• **YOUR GOAL**: Every line below that carries the word "selection" needs to be copied.

• **RECORDED INFORMATION**:
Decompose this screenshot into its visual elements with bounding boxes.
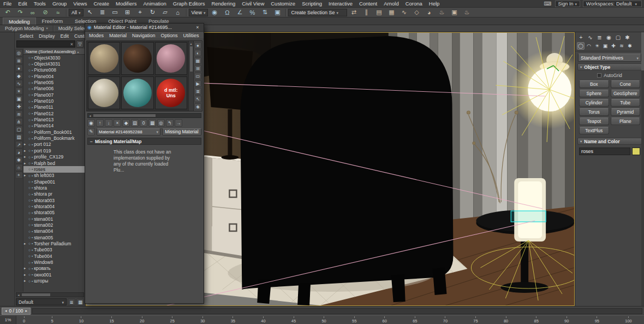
visibility-dot-icon[interactable] bbox=[28, 130, 31, 134]
display-frozen-icon[interactable]: ✱ bbox=[15, 156, 23, 163]
search-input[interactable] bbox=[17, 41, 69, 47]
scene-explorer-row[interactable]: port 019 bbox=[23, 148, 85, 154]
expand-arrow-icon[interactable] bbox=[24, 142, 27, 146]
shapes-icon[interactable]: ◠ bbox=[585, 42, 593, 50]
scene-explorer-row[interactable]: Plane006 bbox=[23, 86, 85, 92]
display-hierarchy-icon[interactable]: ≣ bbox=[15, 57, 23, 64]
scrollbar-thumb[interactable] bbox=[22, 293, 50, 296]
visibility-dot-icon[interactable] bbox=[28, 74, 31, 78]
display-bones-icon[interactable]: ⋔ bbox=[15, 118, 23, 125]
visibility-dot-icon[interactable] bbox=[28, 204, 31, 208]
clear-search-icon[interactable] bbox=[69, 42, 75, 47]
scrollbar-thumb[interactable] bbox=[641, 32, 644, 70]
helpers-icon[interactable]: ✚ bbox=[610, 42, 617, 50]
display-lights-icon[interactable]: ☀ bbox=[15, 87, 23, 95]
select-and-scale-icon[interactable]: ▱ bbox=[159, 8, 171, 17]
expand-arrow-icon[interactable] bbox=[24, 161, 27, 166]
slot-wicker-tan[interactable] bbox=[88, 42, 120, 75]
scene-explorer-row[interactable]: Plane014 bbox=[23, 123, 85, 129]
scene-explorer-row[interactable]: Poliform_Bookmark bbox=[23, 135, 85, 141]
ribbon-toggle-icon[interactable]: ▦ bbox=[385, 8, 397, 17]
missing-material-rollout-header[interactable]: Missing Material/Map bbox=[87, 138, 201, 145]
armchair[interactable] bbox=[240, 36, 453, 305]
show-end-result-icon[interactable]: ◎ bbox=[157, 119, 165, 127]
visibility-dot-icon[interactable] bbox=[28, 174, 31, 178]
snaps-toggle-icon[interactable]: Ω bbox=[221, 8, 233, 17]
scroll-up-icon[interactable]: ▴ bbox=[189, 42, 193, 45]
menubar-item[interactable]: Scripting bbox=[299, 1, 325, 7]
scene-explorer-row[interactable]: Plane005 bbox=[23, 79, 85, 85]
scene-explorer-row[interactable]: port 012 bbox=[23, 142, 85, 148]
scene-explorer-row[interactable]: Plane007 bbox=[23, 92, 85, 98]
display-objects-icon[interactable]: ● bbox=[15, 64, 23, 72]
show-map-in-viewport-icon[interactable]: ▦ bbox=[148, 119, 156, 127]
visibility-dot-icon[interactable] bbox=[28, 93, 31, 97]
visibility-dot-icon[interactable] bbox=[28, 87, 31, 91]
material-editor-menu[interactable]: Options bbox=[158, 33, 181, 38]
workspaces-dropdown[interactable]: Workspaces: Default bbox=[583, 1, 642, 7]
visibility-dot-icon[interactable] bbox=[28, 273, 31, 276]
scroll-left-icon[interactable]: ◂ bbox=[16, 293, 21, 297]
expand-arrow-icon[interactable] bbox=[24, 241, 27, 246]
scene-explorer-row[interactable]: shtora005 bbox=[23, 210, 85, 216]
visibility-dot-icon[interactable] bbox=[28, 56, 31, 60]
scene-explorer-menu[interactable]: Customize bbox=[71, 33, 85, 39]
object-name-field[interactable] bbox=[579, 148, 630, 155]
visibility-dot-icon[interactable] bbox=[28, 118, 31, 122]
scene-explorer-row[interactable]: shtora004 bbox=[23, 203, 85, 209]
close-icon[interactable] bbox=[194, 25, 201, 30]
primitive-button[interactable]: Teapot bbox=[579, 117, 609, 125]
unlink-selection-icon[interactable]: ⊘ bbox=[39, 8, 51, 17]
visibility-dot-icon[interactable] bbox=[28, 261, 31, 264]
modify-tab-icon[interactable]: ∿ bbox=[586, 33, 594, 41]
reference-coordinate-dropdown[interactable]: View bbox=[189, 9, 208, 16]
pin-explorer-icon[interactable]: ⌖ bbox=[15, 172, 23, 179]
material-editor-icon[interactable]: ◕ bbox=[423, 8, 435, 17]
visibility-dot-icon[interactable] bbox=[28, 149, 31, 152]
selection-filter-dropdown[interactable]: All bbox=[69, 9, 84, 16]
scene-explorer-row[interactable]: Torsher Palladium bbox=[23, 240, 85, 246]
menubar-item[interactable]: Views bbox=[70, 1, 90, 7]
scene-explorer-row[interactable]: Tube004 bbox=[23, 253, 85, 259]
menubar-item[interactable]: Create bbox=[90, 1, 112, 7]
visibility-dot-icon[interactable] bbox=[28, 248, 31, 252]
sample-uv-tiling-icon[interactable]: ⊞ bbox=[194, 65, 201, 72]
visibility-dot-icon[interactable] bbox=[28, 155, 31, 159]
time-slider-track[interactable] bbox=[32, 308, 642, 314]
primitive-button[interactable]: Pyramid bbox=[611, 108, 641, 116]
bind-to-spacewarp-icon[interactable]: ≈ bbox=[52, 8, 64, 17]
percent-snap-icon[interactable]: % bbox=[246, 8, 258, 17]
scene-explorer-row[interactable]: stena004 bbox=[23, 228, 85, 234]
create-tab-icon[interactable]: + bbox=[577, 33, 585, 41]
display-helpers-icon[interactable]: ✚ bbox=[15, 103, 23, 110]
visibility-dot-icon[interactable] bbox=[28, 143, 31, 146]
floor-lamp[interactable] bbox=[514, 178, 546, 241]
menubar-item[interactable]: Rendering bbox=[208, 1, 238, 7]
material-editor-menu[interactable]: Navigation bbox=[129, 33, 158, 38]
menubar-item[interactable]: Customize bbox=[267, 1, 299, 7]
put-material-to-scene-icon[interactable]: ↑ bbox=[96, 119, 104, 127]
go-forward-sibling-icon[interactable]: → bbox=[175, 119, 182, 127]
scene-explorer-row[interactable]: Plane012 bbox=[23, 110, 85, 116]
display-cameras-icon[interactable]: ▣ bbox=[15, 95, 23, 102]
scrollbar-thumb[interactable] bbox=[190, 46, 193, 72]
previous-frame-icon[interactable] bbox=[5, 309, 7, 313]
systems-icon[interactable]: ✱ bbox=[626, 42, 634, 50]
scrollbar-thumb[interactable] bbox=[93, 114, 156, 117]
slot-missing-red[interactable]: d mtl: Uns bbox=[155, 76, 187, 109]
primitive-button[interactable]: Box bbox=[579, 80, 609, 88]
material-id-channel-icon[interactable]: 0 bbox=[140, 119, 147, 127]
render-setup-icon[interactable]: ♨ bbox=[436, 8, 448, 17]
menubar-item[interactable]: Civil View bbox=[238, 1, 267, 7]
visibility-dot-icon[interactable] bbox=[28, 267, 31, 270]
reset-map-icon[interactable]: × bbox=[114, 119, 121, 127]
scroll-left-icon[interactable]: ◂ bbox=[88, 114, 92, 117]
curve-editor-icon[interactable]: ∿ bbox=[398, 8, 410, 17]
scene-explorer-row[interactable]: Poliform_Book001 bbox=[23, 129, 85, 135]
visibility-dot-icon[interactable] bbox=[28, 211, 31, 215]
explorer-display-icon[interactable]: ▦ bbox=[76, 298, 84, 305]
visibility-dot-icon[interactable] bbox=[28, 235, 31, 239]
scene-explorer-row[interactable]: Plane011 bbox=[23, 104, 85, 110]
menubar-item[interactable]: Modifiers bbox=[112, 1, 140, 7]
scene-explorer-row[interactable]: roses bbox=[23, 166, 85, 172]
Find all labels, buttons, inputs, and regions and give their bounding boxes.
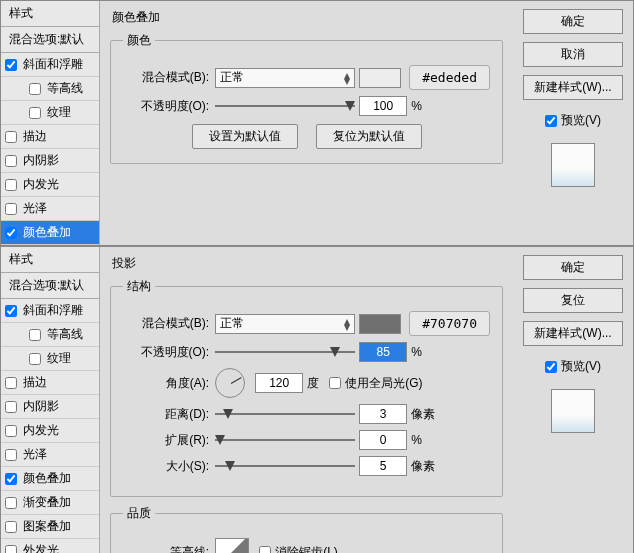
global-light-checkbox[interactable]: 使用全局光(G) <box>329 375 422 392</box>
sidebar-item-label: 颜色叠加 <box>23 224 71 241</box>
blend-mode-label: 混合模式(B): <box>123 315 209 332</box>
sidebar-item[interactable]: 内阴影 <box>1 395 99 419</box>
sidebar-item-checkbox[interactable] <box>5 131 17 143</box>
quality-legend: 品质 <box>123 505 155 522</box>
sidebar-item[interactable]: 光泽 <box>1 197 99 221</box>
structure-group: 结构 混合模式(B): 正常 ▴▾ #707070 不透明度(O): % 角度(… <box>110 278 503 497</box>
sidebar-item[interactable]: 渐变叠加 <box>1 491 99 515</box>
contour-label: 等高线: <box>123 544 209 554</box>
opacity-slider[interactable] <box>215 344 355 360</box>
spread-input[interactable] <box>359 430 407 450</box>
distance-input[interactable] <box>359 404 407 424</box>
sidebar-item-checkbox[interactable] <box>5 497 17 509</box>
color-hex-button[interactable]: #ededed <box>409 65 490 90</box>
sidebar-item-label: 纹理 <box>47 350 71 367</box>
sidebar-item[interactable]: 光泽 <box>1 443 99 467</box>
preview-checkbox[interactable]: 预览(V) <box>545 358 601 375</box>
distance-slider[interactable] <box>215 406 355 422</box>
distance-unit: 像素 <box>411 406 435 423</box>
distance-label: 距离(D): <box>123 406 209 423</box>
sidebar-item-checkbox[interactable] <box>5 155 17 167</box>
blend-mode-select[interactable]: 正常 ▴▾ <box>215 68 355 88</box>
select-arrows-icon: ▴▾ <box>344 318 350 330</box>
sidebar-item[interactable]: 内发光 <box>1 173 99 197</box>
contour-picker[interactable] <box>215 538 249 553</box>
blend-mode-select[interactable]: 正常 ▴▾ <box>215 314 355 334</box>
new-style-button[interactable]: 新建样式(W)... <box>523 75 623 100</box>
sidebar-item-checkbox[interactable] <box>5 179 17 191</box>
angle-knob[interactable] <box>215 368 245 398</box>
angle-input[interactable] <box>255 373 303 393</box>
sidebar-item[interactable]: 外发光 <box>1 539 99 553</box>
preview-label: 预览(V) <box>561 358 601 375</box>
sidebar-item-checkbox[interactable] <box>29 83 41 95</box>
sidebar-item[interactable]: 颜色叠加 <box>1 221 99 245</box>
sidebar-item[interactable]: 描边 <box>1 371 99 395</box>
cancel-button[interactable]: 取消 <box>523 42 623 67</box>
size-slider[interactable] <box>215 458 355 474</box>
sidebar-item-checkbox[interactable] <box>5 305 17 317</box>
sidebar-item-checkbox[interactable] <box>5 59 17 71</box>
ok-button[interactable]: 确定 <box>523 9 623 34</box>
antialiase-checkbox[interactable]: 消除锯齿(L) <box>259 544 338 554</box>
sidebar-item-label: 内阴影 <box>23 152 59 169</box>
opacity-slider[interactable] <box>215 98 355 114</box>
sidebar-item-checkbox[interactable] <box>29 107 41 119</box>
color-group: 颜色 混合模式(B): 正常 ▴▾ #ededed 不透明度(O): % 设置为 <box>110 32 503 164</box>
sidebar-item[interactable]: 斜面和浮雕 <box>1 299 99 323</box>
sidebar-item-checkbox[interactable] <box>5 545 17 554</box>
reset-default-button[interactable]: 复位为默认值 <box>316 124 422 149</box>
spread-slider[interactable] <box>215 432 355 448</box>
sidebar-item-checkbox[interactable] <box>5 425 17 437</box>
dialog-drop-shadow: 样式 混合选项:默认 斜面和浮雕等高线纹理描边内阴影内发光光泽颜色叠加渐变叠加图… <box>0 246 634 553</box>
sidebar-item[interactable]: 描边 <box>1 125 99 149</box>
sidebar-item[interactable]: 纹理 <box>1 101 99 125</box>
opacity-unit: % <box>411 345 422 359</box>
dialog-color-overlay: 样式 混合选项:默认 斜面和浮雕等高线纹理描边内阴影内发光光泽颜色叠加 颜色叠加… <box>0 0 634 246</box>
sidebar-item-checkbox[interactable] <box>5 377 17 389</box>
spread-unit: % <box>411 433 422 447</box>
sidebar-item-label: 斜面和浮雕 <box>23 56 83 73</box>
sidebar-item[interactable]: 纹理 <box>1 347 99 371</box>
sidebar-item[interactable]: 等高线 <box>1 323 99 347</box>
color-swatch[interactable] <box>359 314 401 334</box>
sidebar-item[interactable]: 内发光 <box>1 419 99 443</box>
sidebar-item-label: 等高线 <box>47 80 83 97</box>
sidebar-item-checkbox[interactable] <box>5 401 17 413</box>
sidebar-item-checkbox[interactable] <box>5 521 17 533</box>
right-panel: 确定 取消 新建样式(W)... 预览(V) <box>513 1 633 245</box>
color-swatch[interactable] <box>359 68 401 88</box>
structure-legend: 结构 <box>123 278 155 295</box>
set-default-button[interactable]: 设置为默认值 <box>192 124 298 149</box>
preview-swatch <box>551 143 595 187</box>
sidebar-item-checkbox[interactable] <box>29 353 41 365</box>
sidebar-item[interactable]: 图案叠加 <box>1 515 99 539</box>
sidebar-item[interactable]: 斜面和浮雕 <box>1 53 99 77</box>
opacity-input[interactable] <box>359 342 407 362</box>
sidebar-item-checkbox[interactable] <box>5 473 17 485</box>
reset-button[interactable]: 复位 <box>523 288 623 313</box>
blend-mode-value: 正常 <box>220 315 244 332</box>
antialiase-label: 消除锯齿(L) <box>275 544 338 554</box>
blend-options-link[interactable]: 混合选项:默认 <box>1 27 99 53</box>
sidebar-item-checkbox[interactable] <box>5 449 17 461</box>
sidebar-item-label: 外发光 <box>23 542 59 553</box>
sidebar-item-checkbox[interactable] <box>5 203 17 215</box>
size-input[interactable] <box>359 456 407 476</box>
ok-button[interactable]: 确定 <box>523 255 623 280</box>
sidebar-item[interactable]: 等高线 <box>1 77 99 101</box>
select-arrows-icon: ▴▾ <box>344 72 350 84</box>
section-title: 颜色叠加 <box>112 9 503 26</box>
sidebar-item[interactable]: 颜色叠加 <box>1 467 99 491</box>
sidebar-item-checkbox[interactable] <box>29 329 41 341</box>
new-style-button[interactable]: 新建样式(W)... <box>523 321 623 346</box>
right-panel: 确定 复位 新建样式(W)... 预览(V) <box>513 247 633 553</box>
sidebar-item-label: 渐变叠加 <box>23 494 71 511</box>
sidebar-item-checkbox[interactable] <box>5 227 17 239</box>
sidebar-item[interactable]: 内阴影 <box>1 149 99 173</box>
preview-checkbox[interactable]: 预览(V) <box>545 112 601 129</box>
opacity-input[interactable] <box>359 96 407 116</box>
color-hex-button[interactable]: #707070 <box>409 311 490 336</box>
preview-swatch <box>551 389 595 433</box>
blend-options-link[interactable]: 混合选项:默认 <box>1 273 99 299</box>
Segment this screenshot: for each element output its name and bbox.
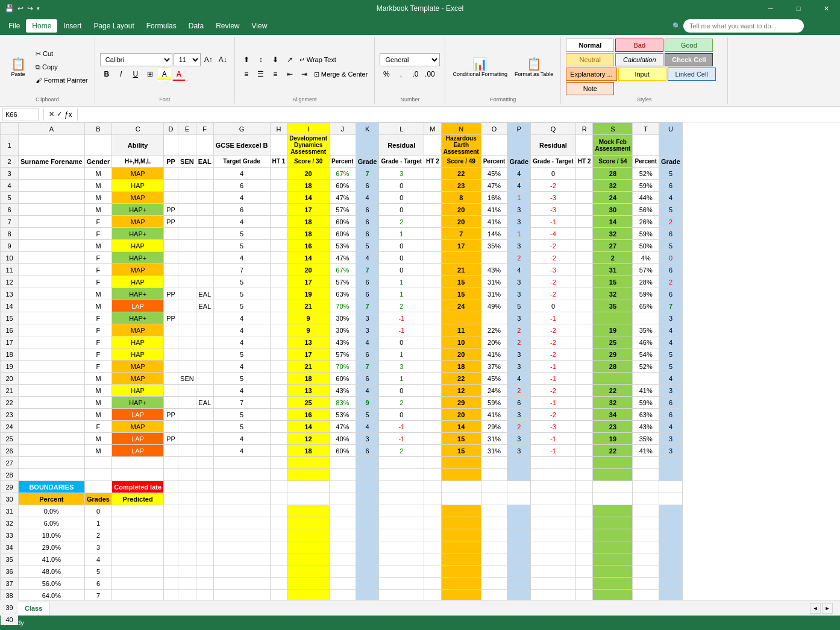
cell-p6[interactable]: 3 — [507, 204, 531, 216]
cell-m22[interactable] — [424, 397, 442, 409]
cell-c26[interactable]: LAP — [112, 445, 164, 457]
cell-a33[interactable]: 18.0% — [19, 529, 85, 541]
cell-c31[interactable] — [112, 505, 164, 517]
cell-s28[interactable] — [593, 469, 633, 481]
cut-button[interactable]: ✂ Cut — [34, 48, 90, 60]
cell-m9[interactable] — [424, 240, 442, 252]
cell-a19[interactable] — [19, 361, 85, 373]
cell-q22[interactable]: -1 — [531, 397, 576, 409]
cell-j18[interactable]: 57% — [330, 348, 356, 361]
cell-l12[interactable]: 1 — [379, 276, 424, 288]
cell-g26[interactable]: 4 — [213, 445, 270, 457]
cell-s5[interactable]: 24 — [593, 192, 633, 204]
cell-s23[interactable]: 34 — [593, 409, 633, 421]
cell-f1[interactable] — [196, 135, 213, 156]
cell-n5[interactable]: 8 — [441, 192, 481, 204]
cell-q19[interactable]: -1 — [531, 361, 576, 373]
cell-d13[interactable]: PP — [164, 288, 178, 300]
cell-f5[interactable] — [196, 192, 213, 204]
cell-c25[interactable]: LAP — [112, 433, 164, 445]
cell-u35[interactable] — [659, 553, 683, 565]
cell-t34[interactable] — [633, 541, 659, 553]
menu-file[interactable]: File — [2, 19, 26, 33]
cell-q9[interactable]: -2 — [531, 240, 576, 252]
cell-q12[interactable]: -2 — [531, 276, 576, 288]
cell-p28[interactable] — [507, 469, 531, 481]
cell-c4[interactable]: HAP — [112, 180, 164, 192]
cell-d2[interactable]: PP — [164, 156, 178, 168]
undo-icon[interactable]: ↩ — [17, 4, 24, 13]
cell-t16[interactable]: 35% — [633, 324, 659, 336]
cell-r26[interactable] — [575, 445, 593, 457]
cell-d35[interactable] — [164, 553, 178, 565]
cell-n25[interactable]: 15 — [441, 433, 481, 445]
menu-insert[interactable]: Insert — [57, 19, 87, 33]
cell-d27[interactable] — [164, 457, 178, 469]
cell-a18[interactable] — [19, 348, 85, 361]
cell-c12[interactable]: HAP — [112, 276, 164, 288]
cell-h6[interactable] — [270, 204, 287, 216]
cell-p11[interactable]: 4 — [507, 264, 531, 276]
cell-u4[interactable]: 6 — [659, 180, 683, 192]
fill-color-button[interactable]: A — [158, 68, 171, 81]
cell-n36[interactable] — [441, 565, 481, 578]
cell-m31[interactable] — [424, 505, 442, 517]
cell-u31[interactable] — [659, 505, 683, 517]
cell-t19[interactable]: 52% — [633, 361, 659, 373]
cell-r19[interactable] — [575, 361, 593, 373]
cell-k37[interactable] — [356, 578, 379, 590]
cell-r10[interactable] — [575, 252, 593, 264]
cell-l10[interactable]: 0 — [379, 252, 424, 264]
cell-p35[interactable] — [507, 553, 531, 565]
cell-h17[interactable] — [270, 336, 287, 348]
comma-button[interactable]: , — [394, 68, 407, 81]
cell-k2[interactable]: Grade — [356, 156, 379, 168]
cell-k1[interactable] — [356, 135, 379, 156]
cell-d11[interactable] — [164, 264, 178, 276]
insert-function-icon[interactable]: ƒx — [64, 110, 72, 119]
cell-o21[interactable]: 24% — [481, 385, 507, 397]
cell-u12[interactable]: 2 — [659, 276, 683, 288]
close-button[interactable]: ✕ — [812, 0, 840, 17]
cell-f23[interactable] — [196, 409, 213, 421]
cell-c3[interactable]: MAP — [112, 168, 164, 180]
cell-r6[interactable] — [575, 204, 593, 216]
cell-g11[interactable]: 7 — [213, 264, 270, 276]
cell-o32[interactable] — [481, 517, 507, 529]
cell-i31[interactable] — [287, 505, 330, 517]
cell-l23[interactable]: 0 — [379, 409, 424, 421]
cell-b12[interactable]: F — [84, 276, 112, 288]
cell-m29[interactable] — [424, 481, 442, 493]
cell-j24[interactable]: 47% — [330, 421, 356, 433]
cell-r7[interactable] — [575, 216, 593, 228]
cell-o25[interactable]: 31% — [481, 433, 507, 445]
cell-k20[interactable]: 6 — [356, 373, 379, 385]
cell-b32[interactable]: 1 — [84, 517, 112, 529]
cell-j20[interactable]: 60% — [330, 373, 356, 385]
number-format-select[interactable]: General — [380, 53, 440, 66]
cell-e25[interactable] — [178, 433, 196, 445]
cell-c19[interactable]: MAP — [112, 361, 164, 373]
cell-m26[interactable] — [424, 445, 442, 457]
col-header-l[interactable]: L — [379, 123, 424, 135]
cell-q7[interactable]: -1 — [531, 216, 576, 228]
cell-a4[interactable] — [19, 180, 85, 192]
cell-f7[interactable] — [196, 216, 213, 228]
cell-l28[interactable] — [379, 469, 424, 481]
cell-f17[interactable] — [196, 336, 213, 348]
cell-t5[interactable]: 44% — [633, 192, 659, 204]
cell-h27[interactable] — [270, 457, 287, 469]
cell-h37[interactable] — [270, 578, 287, 590]
cell-u32[interactable] — [659, 517, 683, 529]
cell-j32[interactable] — [330, 517, 356, 529]
cell-i36[interactable] — [287, 565, 330, 578]
cell-r24[interactable] — [575, 421, 593, 433]
cell-i11[interactable]: 20 — [287, 264, 330, 276]
cell-u25[interactable]: 3 — [659, 433, 683, 445]
cell-b3[interactable]: M — [84, 168, 112, 180]
cell-u24[interactable]: 4 — [659, 421, 683, 433]
col-header-s[interactable]: S — [593, 123, 633, 135]
cell-d37[interactable] — [164, 578, 178, 590]
cell-q1[interactable]: Residual — [531, 135, 576, 156]
indent-increase-button[interactable]: ⇥ — [298, 68, 311, 81]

• **ANSWER SPACE**:
unlink-selection-icon[interactable]: ⊘ bbox=[39, 8, 51, 17]
selection-filter-dropdown[interactable]: All bbox=[69, 9, 84, 16]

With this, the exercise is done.